What the exercise asks:
Each entry below is to be copied verbatim, with no line missing.

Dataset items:
────────────────
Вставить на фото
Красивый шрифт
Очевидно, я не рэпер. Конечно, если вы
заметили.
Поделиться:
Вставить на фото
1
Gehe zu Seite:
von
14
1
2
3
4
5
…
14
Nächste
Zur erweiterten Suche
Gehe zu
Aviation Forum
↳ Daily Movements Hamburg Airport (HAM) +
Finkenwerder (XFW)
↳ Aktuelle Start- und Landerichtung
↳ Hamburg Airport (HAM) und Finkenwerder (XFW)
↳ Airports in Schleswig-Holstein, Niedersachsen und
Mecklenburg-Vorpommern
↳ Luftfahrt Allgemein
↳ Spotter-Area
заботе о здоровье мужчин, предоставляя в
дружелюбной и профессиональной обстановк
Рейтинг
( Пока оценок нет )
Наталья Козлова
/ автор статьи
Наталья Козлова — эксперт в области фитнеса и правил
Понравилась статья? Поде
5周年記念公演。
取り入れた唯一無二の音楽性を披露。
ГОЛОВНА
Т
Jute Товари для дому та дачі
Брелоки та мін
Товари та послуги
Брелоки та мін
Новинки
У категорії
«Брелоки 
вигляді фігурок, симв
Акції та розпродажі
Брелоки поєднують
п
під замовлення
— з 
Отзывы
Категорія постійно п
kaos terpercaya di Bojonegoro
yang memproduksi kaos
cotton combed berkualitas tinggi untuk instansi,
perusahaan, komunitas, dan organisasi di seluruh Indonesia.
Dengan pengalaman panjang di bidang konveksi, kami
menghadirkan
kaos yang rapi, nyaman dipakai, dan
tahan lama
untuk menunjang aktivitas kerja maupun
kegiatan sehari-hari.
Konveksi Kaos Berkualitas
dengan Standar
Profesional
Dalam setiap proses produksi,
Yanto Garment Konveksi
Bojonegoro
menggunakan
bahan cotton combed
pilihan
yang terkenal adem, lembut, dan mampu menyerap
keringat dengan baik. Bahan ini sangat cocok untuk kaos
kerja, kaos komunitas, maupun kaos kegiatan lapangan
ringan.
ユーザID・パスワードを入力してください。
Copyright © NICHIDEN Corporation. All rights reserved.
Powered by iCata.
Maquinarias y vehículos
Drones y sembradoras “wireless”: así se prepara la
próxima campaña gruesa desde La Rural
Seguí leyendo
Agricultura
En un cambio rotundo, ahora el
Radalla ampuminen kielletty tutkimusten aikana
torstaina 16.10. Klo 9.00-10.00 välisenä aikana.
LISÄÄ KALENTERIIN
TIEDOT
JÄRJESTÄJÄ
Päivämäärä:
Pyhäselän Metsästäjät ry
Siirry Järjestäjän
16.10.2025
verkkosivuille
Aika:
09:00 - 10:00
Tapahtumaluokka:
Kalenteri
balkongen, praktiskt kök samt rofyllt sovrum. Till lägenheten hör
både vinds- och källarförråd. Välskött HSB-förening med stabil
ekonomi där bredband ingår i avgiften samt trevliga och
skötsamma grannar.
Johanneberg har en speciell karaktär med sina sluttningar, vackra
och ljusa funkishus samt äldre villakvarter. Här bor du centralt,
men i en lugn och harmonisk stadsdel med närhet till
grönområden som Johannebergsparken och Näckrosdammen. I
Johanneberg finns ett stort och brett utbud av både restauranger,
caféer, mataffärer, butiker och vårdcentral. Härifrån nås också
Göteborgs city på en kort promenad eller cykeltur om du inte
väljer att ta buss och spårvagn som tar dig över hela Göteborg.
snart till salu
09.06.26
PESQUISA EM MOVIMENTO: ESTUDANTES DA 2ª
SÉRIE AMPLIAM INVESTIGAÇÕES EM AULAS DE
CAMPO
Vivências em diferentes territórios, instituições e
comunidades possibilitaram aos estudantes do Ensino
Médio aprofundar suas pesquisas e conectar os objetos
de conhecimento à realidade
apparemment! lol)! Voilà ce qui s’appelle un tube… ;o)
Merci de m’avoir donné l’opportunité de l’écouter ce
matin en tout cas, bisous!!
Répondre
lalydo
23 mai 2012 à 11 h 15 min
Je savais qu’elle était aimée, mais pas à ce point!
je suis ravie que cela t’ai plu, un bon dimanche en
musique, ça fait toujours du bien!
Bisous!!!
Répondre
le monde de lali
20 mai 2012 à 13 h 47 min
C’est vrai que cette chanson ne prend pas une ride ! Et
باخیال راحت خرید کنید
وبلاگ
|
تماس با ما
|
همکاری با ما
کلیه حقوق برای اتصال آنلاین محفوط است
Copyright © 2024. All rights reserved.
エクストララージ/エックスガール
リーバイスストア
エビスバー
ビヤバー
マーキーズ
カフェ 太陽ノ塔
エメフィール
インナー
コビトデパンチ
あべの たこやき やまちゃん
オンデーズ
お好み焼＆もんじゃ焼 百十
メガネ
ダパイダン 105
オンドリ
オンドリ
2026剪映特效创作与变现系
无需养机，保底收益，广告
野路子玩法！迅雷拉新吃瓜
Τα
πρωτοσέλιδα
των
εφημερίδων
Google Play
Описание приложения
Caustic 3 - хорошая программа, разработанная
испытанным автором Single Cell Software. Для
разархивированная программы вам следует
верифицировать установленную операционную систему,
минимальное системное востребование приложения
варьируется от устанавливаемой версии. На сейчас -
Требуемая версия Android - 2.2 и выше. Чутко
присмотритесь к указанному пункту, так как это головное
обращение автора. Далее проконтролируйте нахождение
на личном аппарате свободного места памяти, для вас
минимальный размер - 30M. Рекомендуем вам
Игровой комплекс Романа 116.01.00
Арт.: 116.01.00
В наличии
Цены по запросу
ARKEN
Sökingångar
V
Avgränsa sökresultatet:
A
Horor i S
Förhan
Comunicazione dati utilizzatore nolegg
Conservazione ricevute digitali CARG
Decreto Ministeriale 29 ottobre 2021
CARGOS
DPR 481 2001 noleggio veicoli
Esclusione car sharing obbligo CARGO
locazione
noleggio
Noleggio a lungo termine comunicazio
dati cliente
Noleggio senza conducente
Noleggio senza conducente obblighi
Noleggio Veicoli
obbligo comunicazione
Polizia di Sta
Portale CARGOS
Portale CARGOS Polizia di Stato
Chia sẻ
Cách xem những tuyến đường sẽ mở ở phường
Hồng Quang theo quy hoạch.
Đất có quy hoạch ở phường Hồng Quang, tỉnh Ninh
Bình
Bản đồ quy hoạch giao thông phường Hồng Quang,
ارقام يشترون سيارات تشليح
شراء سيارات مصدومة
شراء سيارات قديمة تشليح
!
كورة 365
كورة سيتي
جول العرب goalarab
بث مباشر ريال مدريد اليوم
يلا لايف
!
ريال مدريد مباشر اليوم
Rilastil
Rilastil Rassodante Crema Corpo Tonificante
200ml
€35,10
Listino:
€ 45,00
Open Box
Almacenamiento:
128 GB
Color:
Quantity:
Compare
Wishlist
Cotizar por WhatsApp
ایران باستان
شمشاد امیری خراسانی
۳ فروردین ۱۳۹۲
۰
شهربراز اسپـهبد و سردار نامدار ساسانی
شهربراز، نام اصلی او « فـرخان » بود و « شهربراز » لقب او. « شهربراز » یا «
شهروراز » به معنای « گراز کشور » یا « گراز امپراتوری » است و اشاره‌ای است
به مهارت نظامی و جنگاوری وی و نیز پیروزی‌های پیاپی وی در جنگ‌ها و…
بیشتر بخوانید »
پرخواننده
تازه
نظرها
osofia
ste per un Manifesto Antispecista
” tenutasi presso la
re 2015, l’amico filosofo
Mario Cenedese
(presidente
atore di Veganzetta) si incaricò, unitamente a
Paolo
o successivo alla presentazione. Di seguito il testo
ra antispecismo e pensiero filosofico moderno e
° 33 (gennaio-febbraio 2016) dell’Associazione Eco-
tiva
────────────────
Reply:
Вставить на фото
Красивый шрифт
Очевидно, я не рэпер. Конечно, если вы
заметили.
Поделиться:
Вставить на фото
1
Gehe zu Seite:
von
14
1
2
3
4
5
…
14
Nächste
Zur erweiterten Suche
Gehe zu
Aviation Forum
↳ Daily Movements Hamburg Airport (HAM) +
Finkenwerder (XFW)
↳ Aktuelle Start- und Landerichtung
↳ Hamburg Airport (HAM) und Finkenwerder (XFW)
↳ Airports in Schleswig-Holstein, Niedersachsen und
Mecklenburg-Vorpommern
↳ Luftfahrt Allgemein
↳ Spotter-Area
заботе о здоровье мужчин, предоставляя в
дружелюбной и профессиональной обстановк
Рейтинг
( Пока оценок нет )
Наталья Козлова
/ автор статьи
Наталья Козлова — эксперт в области фитнеса и правил
Понравилась статья? Поде
5周年記念公演。
取り入れた唯一無二の音楽性を披露。
ГОЛОВНА
Т
Jute Товари для дому та дачі
Брелоки та мін
Товари та послуги
Брелоки та мін
Новинки
У категорії
«Брелоки 
вигляді фігурок, симв
Акції та розпродажі
Брелоки поєднують
п
під замовлення
— з 
Отзывы
Категорія постійно п
kaos terpercaya di Bojonegoro
yang memproduksi kaos
cotton combed berkualitas tinggi untuk instansi,
perusahaan, komunitas, dan organisasi di seluruh Indonesia.
Dengan pengalaman panjang di bidang konveksi, kami
menghadirkan
kaos yang rapi, nyaman dipakai, dan
tahan lama
untuk menunjang aktivitas kerja maupun
kegiatan sehari-hari.
Konveksi Kaos Berkualitas
dengan Standar
Profesional
Dalam setiap proses produksi,
Yanto Garment Konveksi
Bojonegoro
menggunakan
bahan cotton combed
pilihan
yang terkenal adem, lembut, dan mampu menyerap
keringat dengan baik. Bahan ini sangat cocok untuk kaos
kerja, kaos komunitas, maupun kaos kegiatan lapangan
ringan.
ユーザID・パスワードを入力してください。
Copyright © NICHIDEN Corporation. All rights reserved.
Powered by iCata.
Maquinarias y vehículos
Drones y sembradoras “wireless”: así se prepara la
próxima campaña gruesa desde La Rural
Seguí leyendo
Agricultura
En un cambio rotundo, ahora el
Radalla ampuminen kielletty tutkimusten aikana
torstaina 16.10. Klo 9.00-10.00 välisenä aikana.
LISÄÄ KALENTERIIN
TIEDOT
JÄRJESTÄJÄ
Päivämäärä:
Pyhäselän Metsästäjät ry
Siirry Järjestäjän
16.10.2025
verkkosivuille
Aika:
09:00 - 10:00
Tapahtumaluokka:
Kalenteri
balkongen, praktiskt kök samt rofyllt sovrum. Till lägenheten hör
både vinds- och källarförråd. Välskött HSB-förening med stabil
ekonomi där bredband ingår i avgiften samt trevliga och
skötsamma grannar.
Johanneberg har en speciell karaktär med sina sluttningar, vackra
och ljusa funkishus samt äldre villakvarter. Här bor du centralt,
men i en lugn och harmonisk stadsdel med närhet till
grönområden som Johannebergsparken och Näckrosdammen. I
Johanneberg finns ett stort och brett utbud av både restauranger,
caféer, mataffärer, butiker och vårdcentral. Härifrån nås också
Göteborgs city på en kort promenad eller cykeltur om du inte
väljer att ta buss och spårvagn som tar dig över hela Göteborg.
snart till salu
09.06.26
PESQUISA EM MOVIMENTO: ESTUDANTES DA 2ª
SÉRIE AMPLIAM INVESTIGAÇÕES EM AULAS DE
CAMPO
Vivências em diferentes territórios, instituições e
comunidades possibilitaram aos estudantes do Ensino
Médio aprofundar suas pesquisas e conectar os objetos
de conhecimento à realidade
apparemment! lol)! Voilà ce qui s’appelle un tube… ;o)
Merci de m’avoir donné l’opportunité de l’écouter ce
matin en tout cas, bisous!!
Répondre
lalydo
23 mai 2012 à 11 h 15 min
Je savais qu’elle était aimée, mais pas à ce point!
je suis ravie que cela t’ai plu, un bon dimanche en
musique, ça fait toujours du bien!
Bisous!!!
Répondre
le monde de lali
20 mai 2012 à 13 h 47 min
C’est vrai que cette chanson ne prend pas une ride ! Et
باخیال راحت خرید کنید
وبلاگ
|
تماس با ما
|
همکاری با ما
کلیه حقوق برای اتصال آنلاین محفوط است
Copyright © 2024. All rights reserved.
エクストララージ/エックスガール
リーバイスストア
エビスバー
ビヤバー
マーキーズ
カフェ 太陽ノ塔
エメフィール
インナー
コビトデパンチ
あべの たこやき やまちゃん
オンデーズ
お好み焼＆もんじゃ焼 百十
メガネ
ダパイダン 105
オンドリ
オンドリ
2026剪映特效创作与变现系
无需养机，保底收益，广告
野路子玩法！迅雷拉新吃瓜
Τα
πρωτοσέλιδα
των
εφημερίδων
Google Play
Описание приложения
Caustic 3 - хорошая программа, разработанная
испытанным автором Single Cell Software. Для
разархивированная программы вам следует
верифицировать установленную операционную систему,
минимальное системное востребование приложения
варьируется от устанавливаемой версии. На сейчас -
Требуемая версия Android - 2.2 и выше. Чутко
присмотритесь к указанному пункту, так как это головное
обращение автора. Далее проконтролируйте нахождение
на личном аппарате свободного места памяти, для вас
минимальный размер - 30M. Рекомендуем вам
Игровой комплекс Романа 116.01.00
Арт.: 116.01.00
В наличии
Цены по запросу
ARKEN
Sökingångar
V
Avgränsa sökresultatet:
A
Horor i S
Förhan
Comunicazione dati utilizzatore nolegg
Conservazione ricevute digitali CARG
Decreto Ministeriale 29 ottobre 2021
CARGOS
DPR 481 2001 noleggio veicoli
Esclusione car sharing obbligo CARGO
locazione
noleggio
Noleggio a lungo termine comunicazio
dati cliente
Noleggio senza conducente
Noleggio senza conducente obblighi
Noleggio Veicoli
obbligo comunicazione
Polizia di Sta
Portale CARGOS
Portale CARGOS Polizia di Stato
Chia sẻ
Cách xem những tuyến đường sẽ mở ở phường
Hồng Quang theo quy hoạch.
Đất có quy hoạch ở phường Hồng Quang, tỉnh Ninh
Bình
Bản đồ quy hoạch giao thông phường Hồng Quang,
ارقام يشترون سيارات تشليح
شراء سيارات مصدومة
شراء سيارات قديمة تشليح
!
كورة 365
كورة سيتي
جول العرب goalarab
بث مباشر ريال مدريد اليوم
يلا لايف
!
ريال مدريد مباشر اليوم
Rilastil
Rilastil Rassodante Crema Corpo Tonificante
200ml
€35,10
Listino:
€ 45,00
Open Box
Almacenamiento:
128 GB
Color:
Quantity:
Compare
Wishlist
Cotizar por WhatsApp
ایران باستان
شمشاد امیری خراسانی
۳ فروردین ۱۳۹۲
۰
شهربراز اسپـهبد و سردار نامدار ساسانی
شهربراز، نام اصلی او « فـرخان » بود و « شهربراز » لقب او. « شهربراز » یا «
شهروراز » به معنای « گراز کشور » یا « گراز امپراتوری » است و اشاره‌ای است
به مهارت نظامی و جنگاوری وی و نیز پیروزی‌های پیاپی وی در جنگ‌ها و…
بیشتر بخوانید »
پرخواننده
تازه
نظرها
osofia
ste per un Manifesto Antispecista
” tenutasi presso la
re 2015, l’amico filosofo
Mario Cenedese
(presidente
atore di Veganzetta) si incaricò, unitamente a
Paolo
o successivo alla presentazione. Di seguito il testo
ra antispecismo e pensiero filosofico moderno e
° 33 (gennaio-febbraio 2016) dell’Associazione Eco-
tiva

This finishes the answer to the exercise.